Tuesday, February 8, 2011

Map/Reduce in ParaSail; Parameterized operations

The Map/Reduce paradigm popularized by Google has a long history. In APL, there is a reduction operator "/", which can be combined with an operator like "+" to reduce a vector to a scalar, by summing its individual members. That is "+/ V" adds up the elements of V producing a scalar sum. To include a map operation, you could simply insert the name of the scalar->scalar function of interest in the middle, and you get the map-reduce functionality. For example, "+/ V*2" would produce the sum of squares of the vector V ("*" is exponentiation in APL, "x" is used for multiplication).

In Google's variant of Map/Reduce, the input is a vector of key/value pairs, and the map operation takes one key/value pair and produces as output a list of key/value pairs.

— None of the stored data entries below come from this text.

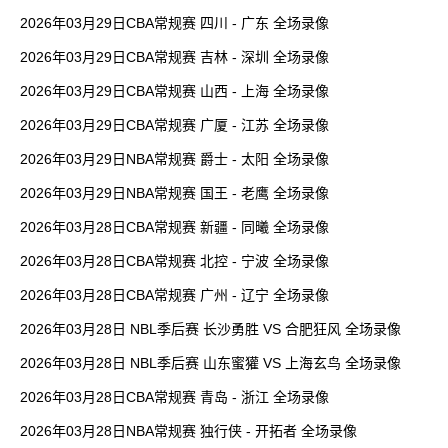
2026年03月29日CBA常规赛 四川 - 广东 全场录像
2026年03月29日CBA常规赛 吉林 - 深圳 全场录像
2026年03月29日CBA常规赛 山西 - 上海 全场录像
2026年03月29日CBA常规赛 广厦 - 江苏 全场录像
2026年03月29日NBA常规赛 爵士 - 太阳 全场录像
2026年03月29日NBA常规赛 国王 - 老鹰 全场录像
2026年03月28日CBA常规赛 新疆 - 同曦 全场录像
2026年03月28日CBA常规赛 北控 - 宁波 全场录像
2026年03月28日CBA常规赛 广州 - 辽宁 全场录像
2026年03月28日 NBL季后赛 长沙勇胜 VS 合肥狂风 全场录像
2026年03月28日 NBL季后赛 山东蜜獾 VS 上海玄鸟 全场录像
2026年03月28日CBA常规赛 青岛 - 浙江 全场录像
2026年03月28日NBA常规赛 独行侠 - 开拓者 全场录像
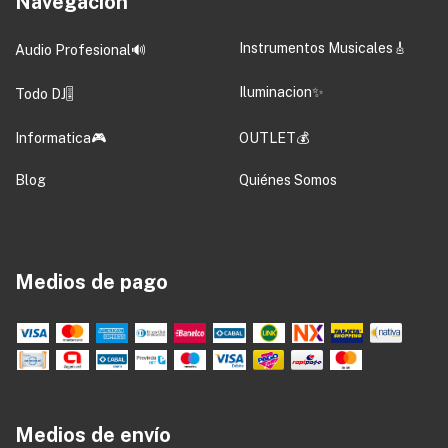
Navegación
Instrumentos Musicales🎸
Audio Profesional🔊
Iluminacion✨
Todo DJ🎚️
Informatica🎮
OUTLET💰
Blog
Quiénes Somos
Medios de pago
Medios de envío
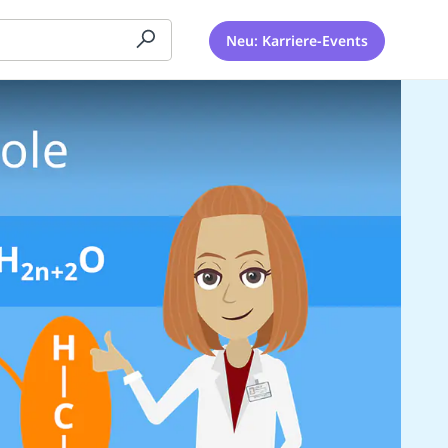
Neu: Karriere-Events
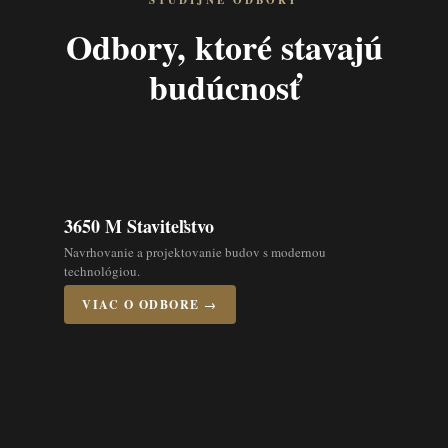
ŠTUDIJNÉ ODBORY
Odbory, ktoré stavajú
budúcnosť
3650 M Staviteľstvo
Navrhovanie a projektovanie budov s modernou
technológiou.
VIAC O ODBORE →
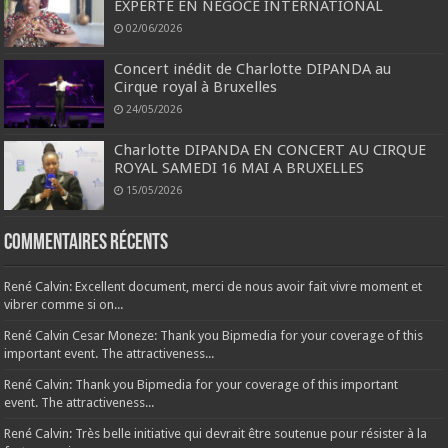
EXPERTE EN NEGOCE INTERNATIONAL
02/06/2026
Concert inédit de Charlotte DIPANDA au
Cirque royal à Bruxelles
24/05/2026
Charlotte DIPANDA EN CONCERT AU CIRQUE
ROYAL SAMEDI 16 MAI A BRUXELLES
15/05/2026
Commentaires récents
René Calvin: Excellent document, merci de nous avoir fait vivre moment et
vibrer comme si on...
René Calvin Cesar Moneze: Thank you Bipmedia for your coverage of this
important event. The attractiveness...
René Calvin: Thank you Bipmedia for your coverage of this important
event. The attractiveness...
René Calvin: Très belle initiative qui devrait être soutenue pour résister à la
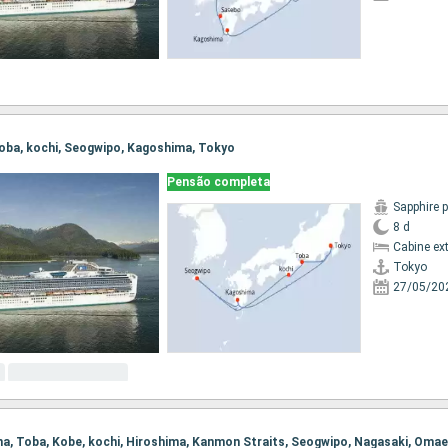
 Toba, kochi, Seogwipo, Kagoshima, Tokyo
Pensão completa
Sapphire 
8 d
Cabine ex
Tokyo
27/05/20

The reduce operation takes all values produced by any map invocation with the same key and combines them to produce a single value, or optionally a list of values, to be associated with this (output) key.

A simple, parallel version of Map/Reduce can be implemented relatively straightforwardly in ParaSail, as a single function, parameterized by the input and output types of the "Map" function:
// ParaSail Function to perform Map-Reduce operation.

function Map_Reduce
  (function Map(Input is Any<>) -> (Output is Any<>);
   function Reduce(Left, Right : Output) -> Output;
   Inputs : Vector<Input>)  {Length(Inputs) > 0} -> Output is
       // Handle singleton directly, recurse for longer inputs
       if Length(Inputs) == 1 then
         return Map(Inputs[1]);
         // Split and recurse
         const Half_Length := Length(Inputs)/2;
         return Reduce
           (Map_Reduce(Map, Reduce, Inputs[1..Half_Length]),
             Map_Reduce(Map, Reduce, 
        Inputs[Half_Length <.. Length(Inputs)]));
       end if;
end function Map_Reduce;

procedure Test() is  // Test Map_Reduce function -- compute sum of squares
      (Map => lambda(X : Integer) -> Integer is (X**2),
       Reduce => "+",
       Inputs => [1, 2, 3, 4, 5, 6]));
end procedure Test;

In ParaSail, the parameters in any call can be evaluated concurrently, so the two operands in the call on Reduce, which are recursive calls on Map_Reduce, will become separate pico-threads, allowing the Map_Reduce to be executed using a binary tree of pico-threads, providing significant potential for parallelism.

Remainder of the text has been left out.